_To do_
Leaving out the pictures, copy each record below exactly.

_Transcribed page contents_

####

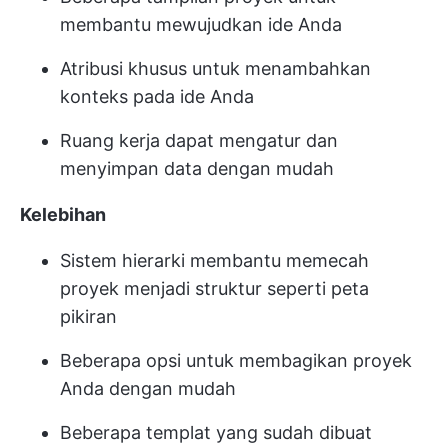
membantu mewujudkan ide Anda
Atribusi khusus untuk menambahkan
konteks pada ide Anda
Ruang kerja dapat mengatur dan
menyimpan data dengan mudah
Kelebihan
Sistem hierarki membantu memecah
proyek menjadi struktur seperti peta
pikiran
Beberapa opsi untuk membagikan proyek
Anda dengan mudah
Beberapa templat yang sudah dibuat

####

_Problem solution_
membantu mewujudkan ide Anda
Atribusi khusus untuk menambahkan
konteks pada ide Anda
Ruang kerja dapat mengatur dan
menyimpan data dengan mudah
Kelebihan
Sistem hierarki membantu memecah
proyek menjadi struktur seperti peta
pikiran
Beberapa opsi untuk membagikan proyek
Anda dengan mudah
Beberapa templat yang sudah dibuat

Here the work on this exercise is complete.